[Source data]
* * * *

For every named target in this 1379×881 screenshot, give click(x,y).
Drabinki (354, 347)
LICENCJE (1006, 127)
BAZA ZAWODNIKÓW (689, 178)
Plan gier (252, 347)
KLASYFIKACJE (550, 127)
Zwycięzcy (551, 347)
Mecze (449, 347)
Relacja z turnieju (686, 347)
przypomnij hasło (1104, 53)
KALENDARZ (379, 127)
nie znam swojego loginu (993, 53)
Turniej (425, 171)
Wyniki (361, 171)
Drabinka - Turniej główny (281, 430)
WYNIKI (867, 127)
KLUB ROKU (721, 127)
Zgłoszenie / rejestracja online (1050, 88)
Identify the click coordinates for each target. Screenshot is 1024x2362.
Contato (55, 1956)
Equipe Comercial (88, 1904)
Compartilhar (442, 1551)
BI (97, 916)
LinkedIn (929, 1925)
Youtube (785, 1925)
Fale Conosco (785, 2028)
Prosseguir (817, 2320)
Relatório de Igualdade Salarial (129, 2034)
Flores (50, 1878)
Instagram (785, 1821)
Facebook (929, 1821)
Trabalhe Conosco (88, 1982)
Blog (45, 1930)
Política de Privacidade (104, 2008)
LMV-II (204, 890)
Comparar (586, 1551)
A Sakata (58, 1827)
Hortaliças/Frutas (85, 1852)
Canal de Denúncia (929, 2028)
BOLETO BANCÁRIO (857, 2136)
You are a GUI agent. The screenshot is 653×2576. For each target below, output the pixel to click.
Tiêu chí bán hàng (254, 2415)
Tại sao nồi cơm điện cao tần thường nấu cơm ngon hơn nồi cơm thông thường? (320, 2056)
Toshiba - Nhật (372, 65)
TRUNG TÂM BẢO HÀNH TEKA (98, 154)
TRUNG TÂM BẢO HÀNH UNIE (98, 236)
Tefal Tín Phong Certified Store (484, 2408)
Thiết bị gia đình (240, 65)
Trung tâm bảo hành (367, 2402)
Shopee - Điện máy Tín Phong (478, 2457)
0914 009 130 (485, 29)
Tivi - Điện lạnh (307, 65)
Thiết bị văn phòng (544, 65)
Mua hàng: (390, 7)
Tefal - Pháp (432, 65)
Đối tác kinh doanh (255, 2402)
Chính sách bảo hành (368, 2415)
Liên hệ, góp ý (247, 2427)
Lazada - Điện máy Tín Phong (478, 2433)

* * * *

Your task » Search the entries above for "target". Show every line that has it.

Result below »
For every named target in this 1379×881 screenshot, give click(x,y).
Identify the click coordinates for each target. Screenshot is 1024x2362.
You are a GUI agent. The screenshot is 653×2576. For each target below, output the pixel to click.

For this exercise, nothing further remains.